What is Ramp Management?
Ramp Management is the…“application of control devices, such as traffic signals, signing, and gates to regulate the number of vehicles entering or leaving the freeway, in order to achieve operational objectives”.
Ramp Management Strategies
There are four accepted and proven strategies to manage ramp-based traffic:
Ramp Metering - The use of traffic signal(s) deployed alongside a ramp to control the rate at which vehicles enter a freeway facility.
Ramp Closure - Ramp closure involves the use of gates, barriers or cones to restrict vehicle access to a ramp. Closures can be permanent, temporary, or scheduled.
Special Use Treatments - Special use treatments give “special” consideration to a vehicle class or classes to improve safety, improve traffic conditions, and/or encourage specific types of driving behavior.
Ramp Terminal Treatments - Ramp terminal treatments are solutions to problems that occur at or near ramp/arterial intersections.

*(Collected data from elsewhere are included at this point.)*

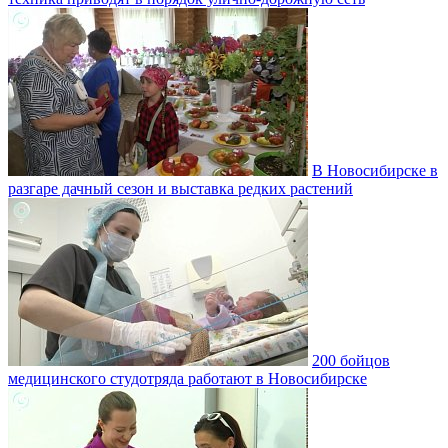
В Новосибирске в
разгаре дачный сезон и выставка редких растений
200 бойцов
медицинского студотряда работают в Новосибирске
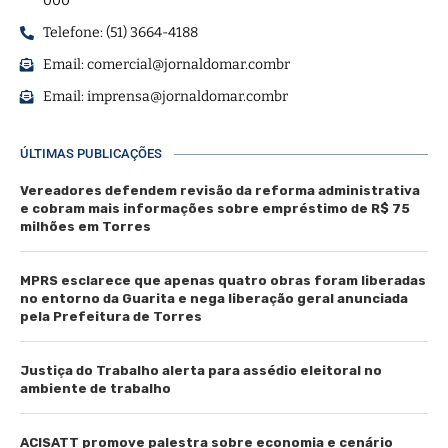
000
Telefone: (51) 3664-4188
Email:
comercial@jornaldomar.combr
Email:
imprensa@jornaldomar.combr
ÚLTIMAS PUBLICAÇÕES
Vereadores defendem revisão da reforma administrativa
e cobram mais informações sobre empréstimo de R$ 75
milhões em Torres
MPRS esclarece que apenas quatro obras foram liberadas
no entorno da Guarita e nega liberação geral anunciada
pela Prefeitura de Torres
Justiça do Trabalho alerta para assédio eleitoral no
ambiente de trabalho
ACISATT promove palestra sobre economia e cenário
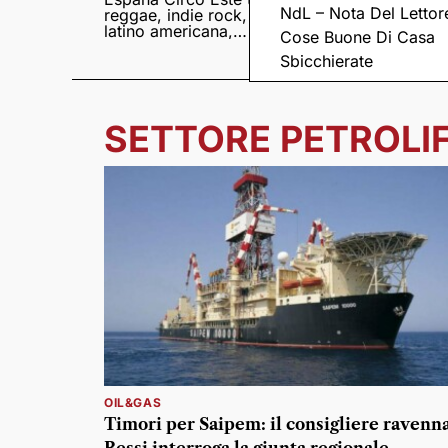
NdL – Nota Del Lettor
reggae, indie rock,
Sampedro presentan
latino americana,
il nuovo album
Cose Buone Di Casa
punk e world music
Lumina
Sbicchierate
SETTORE PETROLI
OIL&GAS
Timori per Saipem: il consigliere ravenn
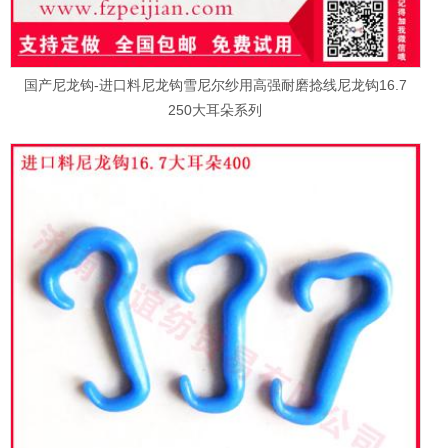
国产尼龙钩-进口料尼龙钩雪尼尔纱用高强耐磨捻线尼龙钩16.7
250大耳朵系列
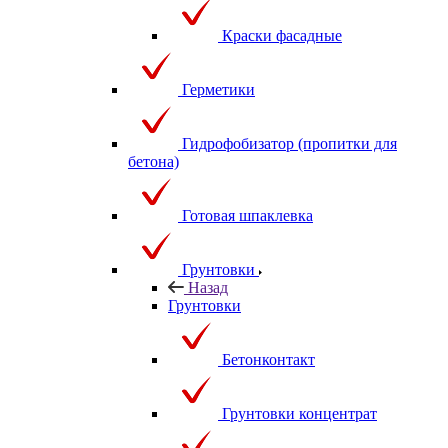
Краски фасадные
Герметики
Гидрофобизатор (пропитки для
бетона)
Готовая шпаклевка
Грунтовки
Назад
Грунтовки
Бетонконтакт
Грунтовки концентрат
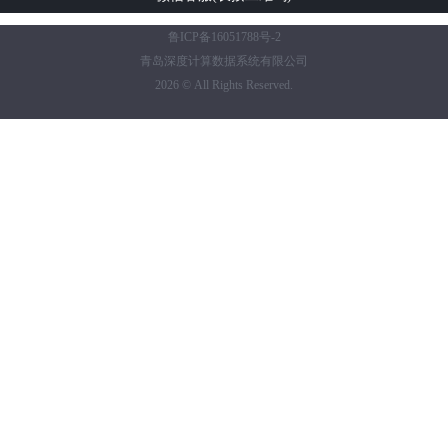
鲁ICP备16051788号-2
青岛深度计算数据系统有限公司
2026 © All Rights Reserved.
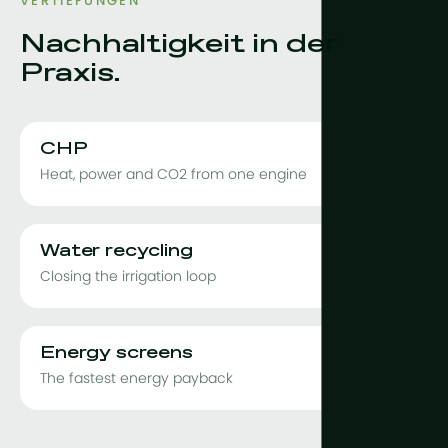
VERTIEFUNGEN
Nachhaltigkeit in der
Praxis.
CHP
Heat, power and CO2 from one engine
Water recycling
Closing the irrigation loop
Energy screens
The fastest energy payback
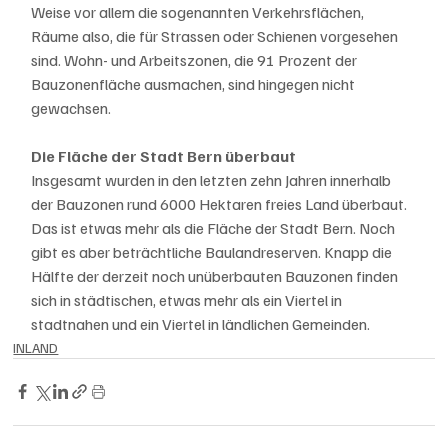
Weise vor allem die sogenannten Verkehrsflächen, 
Räume also, die für Strassen oder Schienen vorgesehen 
sind. Wohn- und Arbeitszonen, die 91 Prozent der 
Bauzonenfläche ausmachen, sind hingegen nicht 
gewachsen.
Die Fläche der Stadt Bern überbaut
Insgesamt wurden in den letzten zehn Jahren innerhalb 
der Bauzonen rund 6000 Hektaren freies Land überbaut. 
Das ist etwas mehr als die Fläche der Stadt Bern. Noch 
gibt es aber beträchtliche Baulandreserven. Knapp die 
Hälfte der derzeit noch unüberbauten Bauzonen finden 
sich in städtischen, etwas mehr als ein Viertel in 
stadtnahen und ein Viertel in ländlichen Gemeinden.
INLAND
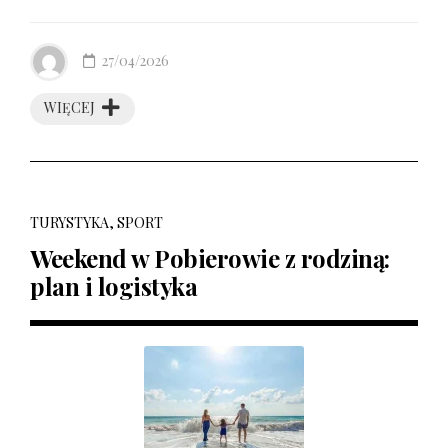
27/04/2026
WIĘCEJ
TURYSTYKA, SPORT
Weekend w Pobierowie z rodziną:
plan i logistyka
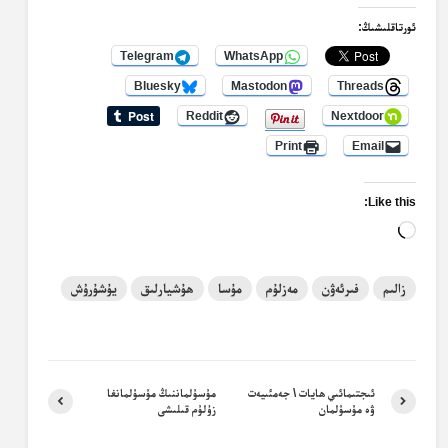
ئورتاقلىشىڭ:
Telegram
WhatsApp
Bluesky
Mastodon
Threads
Reddit
Nextdoor
Print
Email
Like this:
Loading…
زالىم
فىرئەۋن
مەزلۇم
مۇسا
ھۇشيارلىق
يۇشۇرۇش
ئىجتىمائىي ھايات \ جەمئىيەت
مۇسۇلماننىڭ مۇسۇلمانغا
ۋە مۇسۇلمان
زۇلۇم قىلىشى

Ramp management is one of the most cost effective and proven tools available for improving the operations and safety of freeways and adjacent arterials. For example, the ramp metering system in Minneapolis yields a benefit-to-cost ratio of over 15:1.
Ramp Management Benefits
Ramp management strategies may produce the following benefits:
Safety – Ramp management improves the flow and mix of vehicles that enter/exit a freeway. In Denver, freeway crashes decreased by 50 percent.
Mobility and Reliability - Ramp management improves mobility and reduces congestion, which in turn results in increased travel speeds and reduced travel times. In Detroit, average speeds and volumes increased by 8 and 14 percent, respectively.
Environmental – By reducing congestion, decreasing delay, and improving speeds, ramp management has also been shown to reduce the total amount of vehicle pollutants released into the environment. In Minneapolis, ramp metering reduced overall emissions by 1,160 tons annually.
When not properly planned and deployed, ramp management strategies can have negative impacts. Vehicle diversion onto surface streets, queue spillback from ramps onto adjacent freeways or arterials, and localized emission problems around ramps are all impacts that need to be considered and addressed before strategies are implemented.
Our region first installed ramp metering in our state's largest urban area in the early 1980s and we have steadily expanded the system since then. Other, smaller cities in our state have seen the benefits and are planning ramp meter systems. Every evaluation of the system has shown reduced accidents, reduced delay and increased volumes when metering was installed. No other traffic management strategy has shown the consistently high level of benefits in such a wide range of deployments from all parts of the country.
– Pete Briglia, Puget Sound Regional Council and Chair of the TRB Freeway Operations Committee.
What is the Ramp Management and Control Handbook?
The Ramp Management and Control Handbook provides guidance and recommended practices on managing and controlling traffic on freeway entrance and exit ramps. The Handbook provides a comprehensive, single source for practitioners looking to implement new, or improve the operation of existing, ramp management strategies. Use of the Handbook is intended to improve the safety, mobility, reliability, and environmental impacts of ramps and their surrounding freeways and arterials.
The Handbook addresses several key topics associated with planning, designing, implementing, operating, and maintaining ramp management strategies. Some of these key topics are highlighted below.
The Relationship between Ramp Management and Freeway Management
Ramp management is a single function that typically falls under the freeway management umbrella. Ramp management elements work with other elements of freeway management (e.g., HOV Treatments and Incident Management) to deliver freeway management system goals and objectives. This relationship can be likened to puzzle pieces with ramp management representing one of the pieces that need to collectively come together to ensure successful operations. In addition to freeway management, ramp management should also be coordinated closely with arterial management, transit management, and other parts of the overall surface transportation system.